▸ **Activity**
Exactly as they appear, write the lines from the one containing "Start (381, 131)" to the final line of the entries, leaving pictures out.

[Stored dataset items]
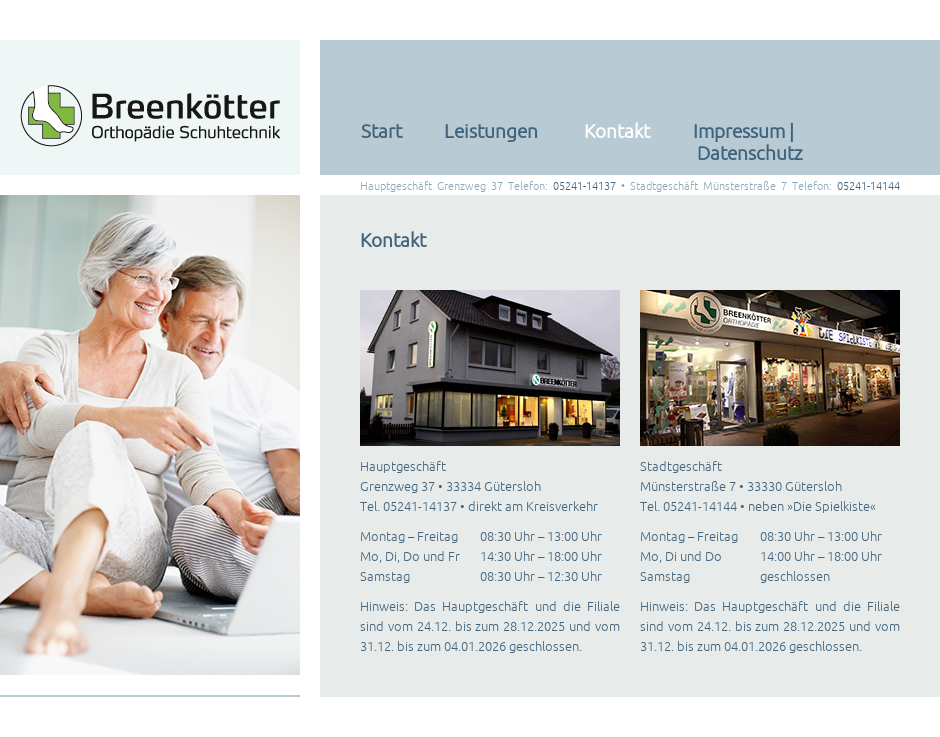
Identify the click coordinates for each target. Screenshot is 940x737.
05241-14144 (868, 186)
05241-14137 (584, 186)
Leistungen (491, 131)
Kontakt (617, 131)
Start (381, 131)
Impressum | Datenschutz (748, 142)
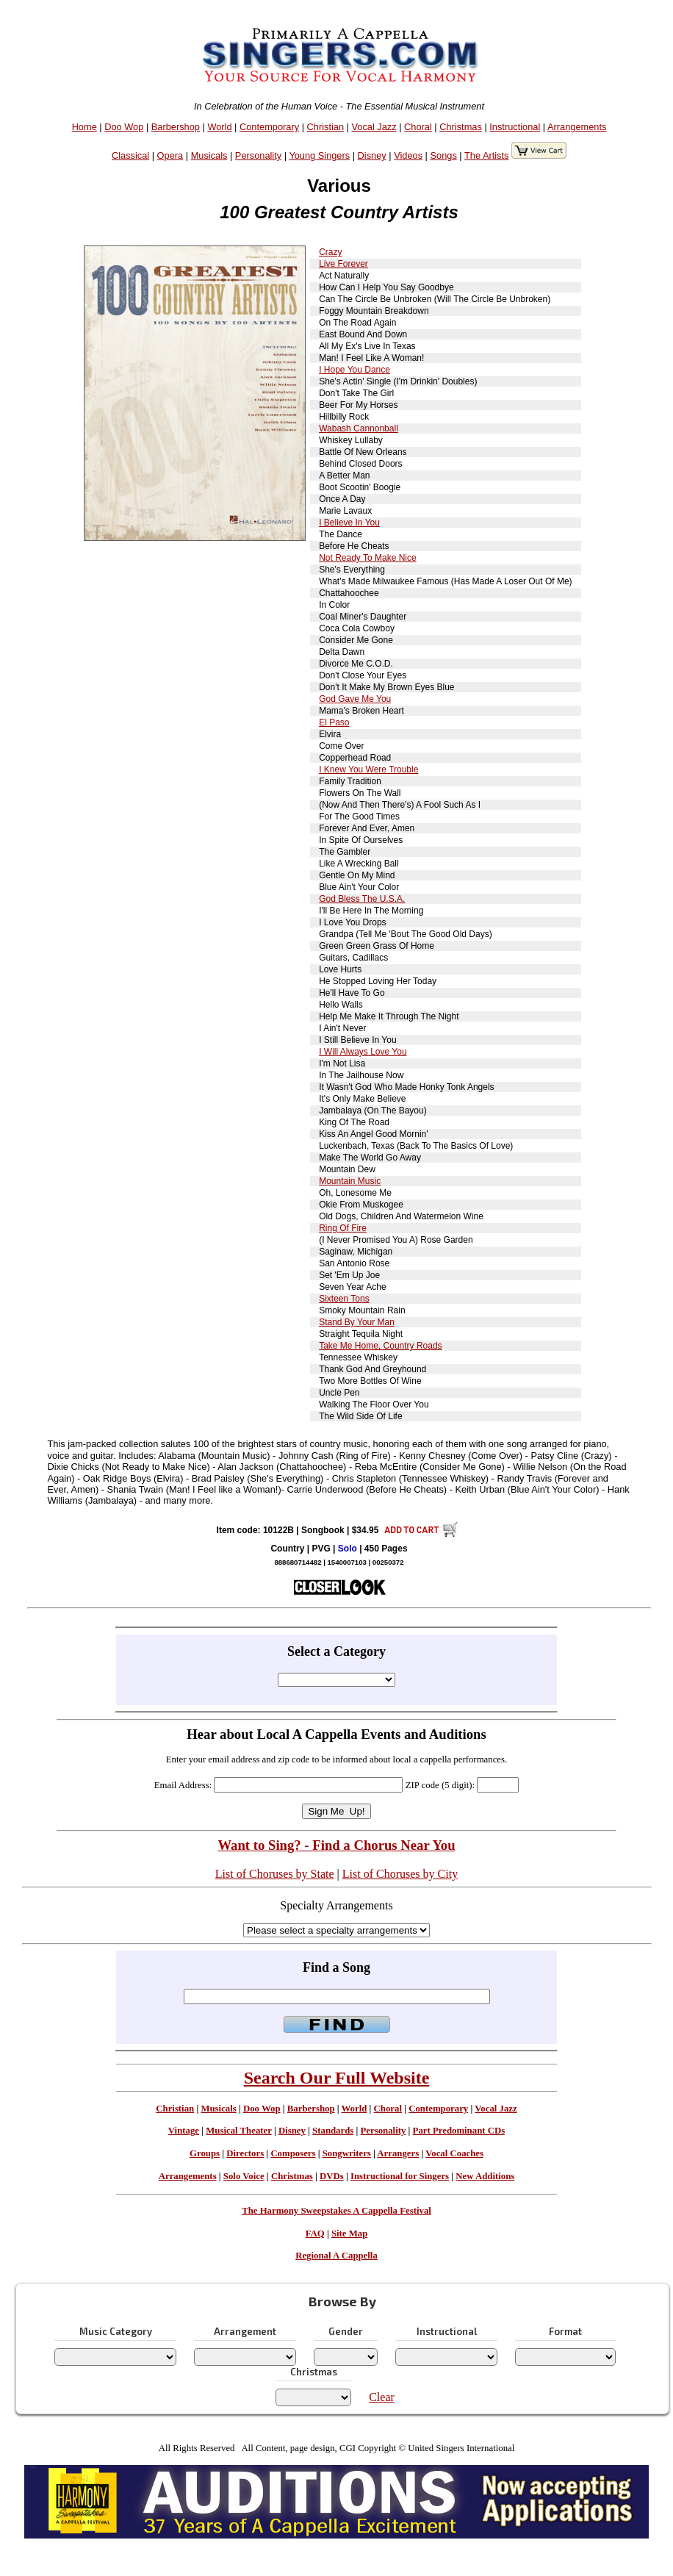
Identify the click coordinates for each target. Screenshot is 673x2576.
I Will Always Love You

▸ **Exercise solution**
Start (381, 131)
Impressum | Datenschutz (748, 142)
Identify the click coordinates for each target. Screenshot is 673x2576.
I Will Always Love You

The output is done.